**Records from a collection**
=== Section Start ===

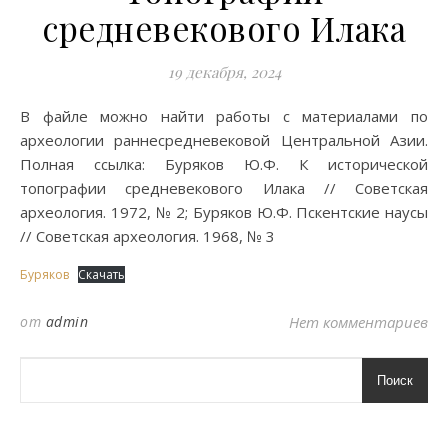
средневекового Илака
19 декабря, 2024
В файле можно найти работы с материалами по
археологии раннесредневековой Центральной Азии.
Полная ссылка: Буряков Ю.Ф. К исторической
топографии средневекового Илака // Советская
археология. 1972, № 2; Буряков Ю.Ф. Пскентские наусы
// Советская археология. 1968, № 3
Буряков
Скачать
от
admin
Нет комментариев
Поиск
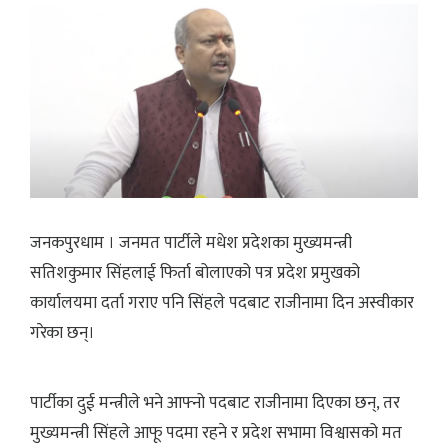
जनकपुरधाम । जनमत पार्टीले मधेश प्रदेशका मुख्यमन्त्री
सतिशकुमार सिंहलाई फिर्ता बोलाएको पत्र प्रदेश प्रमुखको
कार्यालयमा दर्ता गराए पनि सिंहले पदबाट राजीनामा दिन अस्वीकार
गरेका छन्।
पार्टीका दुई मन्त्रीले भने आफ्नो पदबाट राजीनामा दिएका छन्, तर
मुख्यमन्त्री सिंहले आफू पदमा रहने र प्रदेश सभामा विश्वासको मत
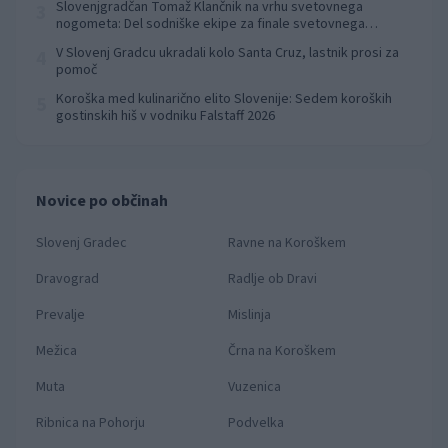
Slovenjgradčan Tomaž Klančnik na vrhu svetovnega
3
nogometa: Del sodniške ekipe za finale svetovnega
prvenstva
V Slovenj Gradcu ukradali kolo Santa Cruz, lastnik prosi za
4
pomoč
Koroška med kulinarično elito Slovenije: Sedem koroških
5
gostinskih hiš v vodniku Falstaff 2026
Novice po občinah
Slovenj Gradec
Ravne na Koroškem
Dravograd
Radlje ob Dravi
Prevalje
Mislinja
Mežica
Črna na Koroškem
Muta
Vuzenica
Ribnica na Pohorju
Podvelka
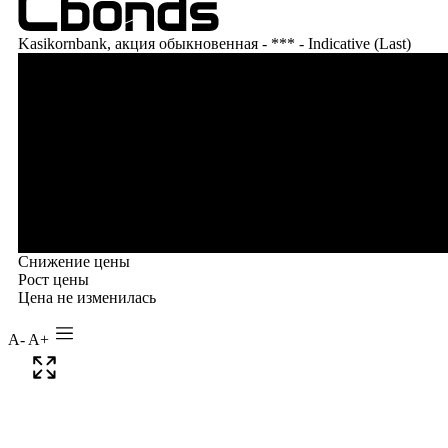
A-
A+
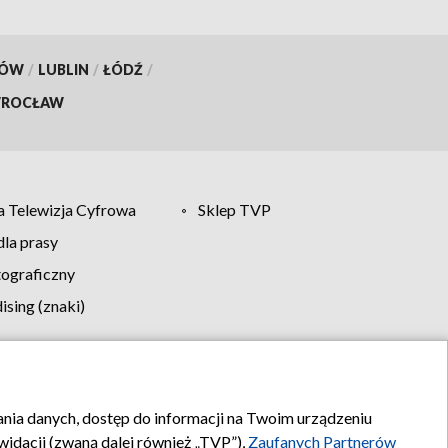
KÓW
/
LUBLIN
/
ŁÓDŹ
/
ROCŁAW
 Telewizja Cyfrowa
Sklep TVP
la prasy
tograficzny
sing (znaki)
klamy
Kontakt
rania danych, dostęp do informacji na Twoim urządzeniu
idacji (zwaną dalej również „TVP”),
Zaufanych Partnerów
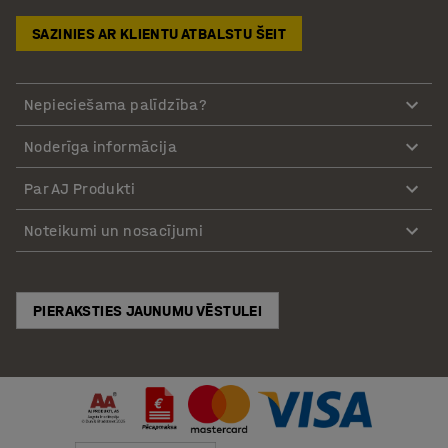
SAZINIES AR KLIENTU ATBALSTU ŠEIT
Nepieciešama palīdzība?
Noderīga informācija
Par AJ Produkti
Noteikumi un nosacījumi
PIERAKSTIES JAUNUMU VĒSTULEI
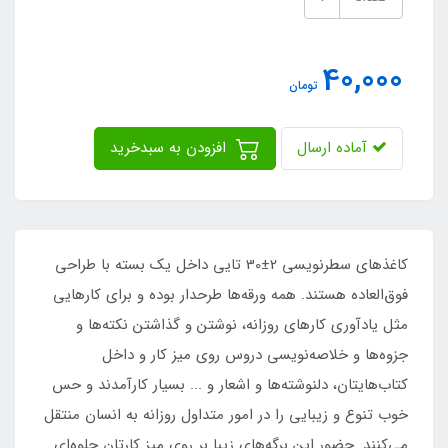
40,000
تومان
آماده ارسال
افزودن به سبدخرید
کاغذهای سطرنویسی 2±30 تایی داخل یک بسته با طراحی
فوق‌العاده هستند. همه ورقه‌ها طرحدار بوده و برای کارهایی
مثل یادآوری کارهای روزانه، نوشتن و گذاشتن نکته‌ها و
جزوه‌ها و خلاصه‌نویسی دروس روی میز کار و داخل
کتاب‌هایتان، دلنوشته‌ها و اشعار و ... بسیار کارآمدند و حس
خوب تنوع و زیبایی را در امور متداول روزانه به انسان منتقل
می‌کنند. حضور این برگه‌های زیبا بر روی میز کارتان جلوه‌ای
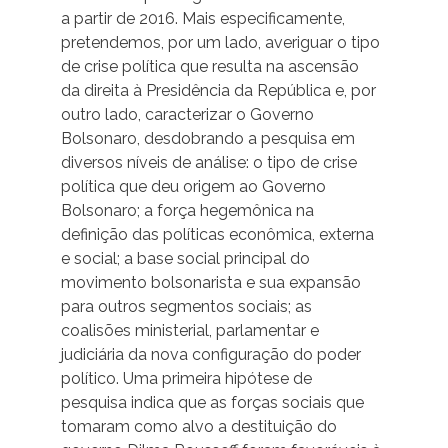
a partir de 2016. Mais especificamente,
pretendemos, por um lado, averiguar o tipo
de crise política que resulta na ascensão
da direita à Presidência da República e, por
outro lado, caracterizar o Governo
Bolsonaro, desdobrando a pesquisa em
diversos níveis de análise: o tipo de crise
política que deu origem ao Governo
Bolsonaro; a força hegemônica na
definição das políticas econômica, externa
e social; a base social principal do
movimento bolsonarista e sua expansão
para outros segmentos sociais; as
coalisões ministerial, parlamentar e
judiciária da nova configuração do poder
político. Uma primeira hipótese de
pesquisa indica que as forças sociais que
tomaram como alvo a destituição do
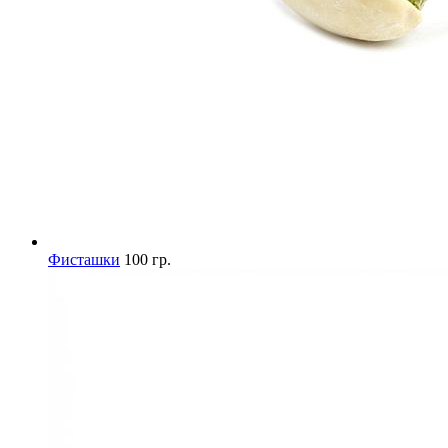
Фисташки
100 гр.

=== Section End ===
=== Section Start ===

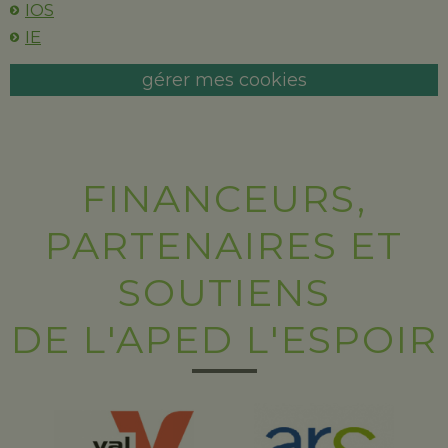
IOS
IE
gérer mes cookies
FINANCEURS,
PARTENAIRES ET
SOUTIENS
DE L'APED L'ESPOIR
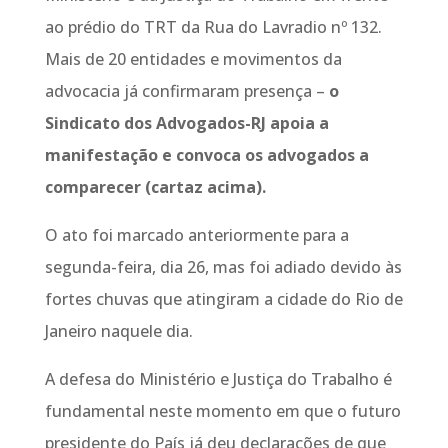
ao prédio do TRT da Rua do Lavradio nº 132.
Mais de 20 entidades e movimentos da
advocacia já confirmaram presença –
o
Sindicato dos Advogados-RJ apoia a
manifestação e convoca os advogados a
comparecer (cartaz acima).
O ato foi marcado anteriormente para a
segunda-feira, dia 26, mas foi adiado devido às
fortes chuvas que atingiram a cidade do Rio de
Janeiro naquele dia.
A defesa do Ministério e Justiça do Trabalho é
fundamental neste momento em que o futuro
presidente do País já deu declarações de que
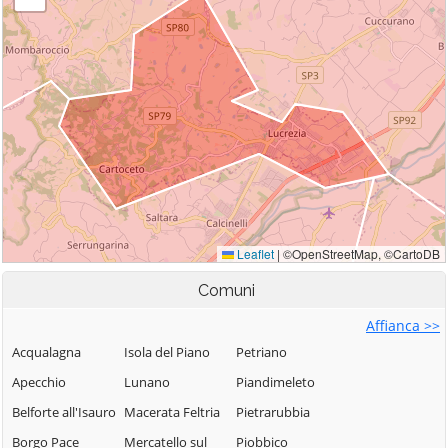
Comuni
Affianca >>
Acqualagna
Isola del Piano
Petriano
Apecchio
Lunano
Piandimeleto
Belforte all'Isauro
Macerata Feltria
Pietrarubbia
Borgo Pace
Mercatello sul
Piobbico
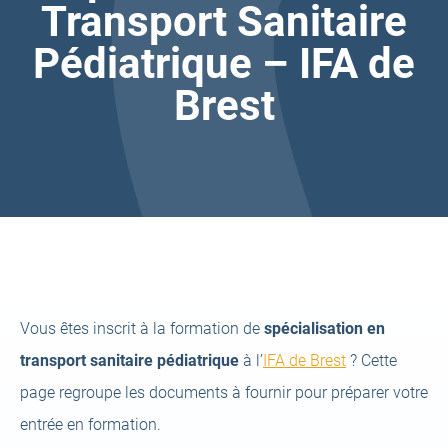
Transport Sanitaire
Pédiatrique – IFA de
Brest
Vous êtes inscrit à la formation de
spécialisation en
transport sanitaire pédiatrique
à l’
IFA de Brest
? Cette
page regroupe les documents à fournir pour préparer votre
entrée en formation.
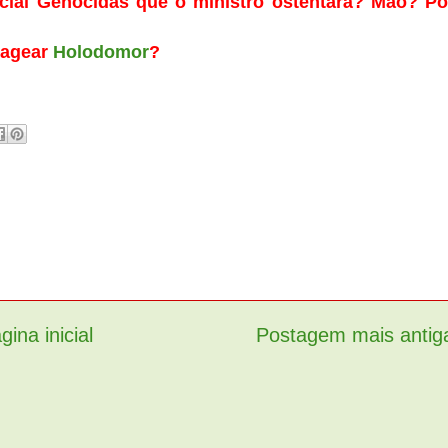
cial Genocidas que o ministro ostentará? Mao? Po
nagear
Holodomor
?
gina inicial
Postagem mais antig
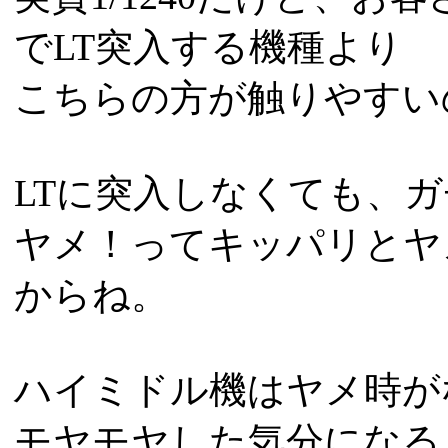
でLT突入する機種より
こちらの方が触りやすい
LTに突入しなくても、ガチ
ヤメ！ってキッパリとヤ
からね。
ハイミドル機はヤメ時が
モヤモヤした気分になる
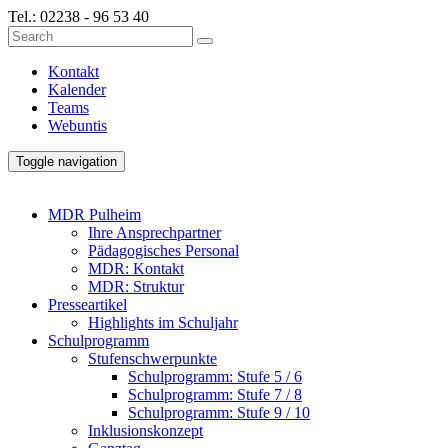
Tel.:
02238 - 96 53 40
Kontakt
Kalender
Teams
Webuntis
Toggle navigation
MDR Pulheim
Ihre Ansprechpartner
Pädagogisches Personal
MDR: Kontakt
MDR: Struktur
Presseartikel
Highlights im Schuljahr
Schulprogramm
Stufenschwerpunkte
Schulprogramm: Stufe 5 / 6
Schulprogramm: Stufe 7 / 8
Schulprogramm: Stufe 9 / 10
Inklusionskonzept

=== Section End ===

**Exercise**
Using the data above, print only the lines starting at the one with "Slovenj Gradec" and ending at the one with "movimento bolsonarista e sua expansão", exactly as they stand, minus the pictures.

**Your response**
Slovenj Gradec
Ravne na Koroškem
Dravograd
Radlje ob Dravi
Prevalje
Mislinja
Mežica
Črna na Koroškem
Muta
Vuzenica
Ribnica na Pohorju
Podvelka
A-
A+
KÓW
/
LUBLIN
/
ŁÓDŹ
/
ROCŁAW
 Telewizja Cyfrowa
Sklep TVP
la prasy
tograficzny
sing (znaki)
klamy
Kontakt
rania danych, dostęp do informacji na Twoim urządzeniu
idacji (zwaną dalej również „TVP”),
Zaufanych Partnerów
SAZINIES AR KLIENTU ATBALSTU ŠEIT
Nepieciešama palīdzība?
Noderīga informācija
Par AJ Produkti
Noteikumi un nosacījumi
PIERAKSTIES JAUNUMU VĒSTULEI
40,000
تومان
آماده ارسال
افزودن به سبدخرید
کاغذهای سطرنویسی 2±30 تایی داخل یک بسته با طراحی
فوق‌العاده هستند. همه ورقه‌ها طرحدار بوده و برای کارهایی
مثل یادآوری کارهای روزانه، نوشتن و گذاشتن نکته‌ها و
جزوه‌ها و خلاصه‌نویسی دروس روی میز کار و داخل
کتاب‌هایتان، دلنوشته‌ها و اشعار و ... بسیار کارآمدند و حس
خوب تنوع و زیبایی را در امور متداول روزانه به انسان منتقل
می‌کنند. حضور این برگه‌های زیبا بر روی میز کارتان جلوه‌ای
a partir de 2016. Mais especificamente,
pretendemos, por um lado, averiguar o tipo
de crise política que resulta na ascensão
da direita à Presidência da República e, por
outro lado, caracterizar o Governo
Bolsonaro, desdobrando a pesquisa em
diversos níveis de análise: o tipo de crise
política que deu origem ao Governo
Bolsonaro; a força hegemônica na
definição das políticas econômica, externa
e social; a base social principal do
movimento bolsonarista e sua expansão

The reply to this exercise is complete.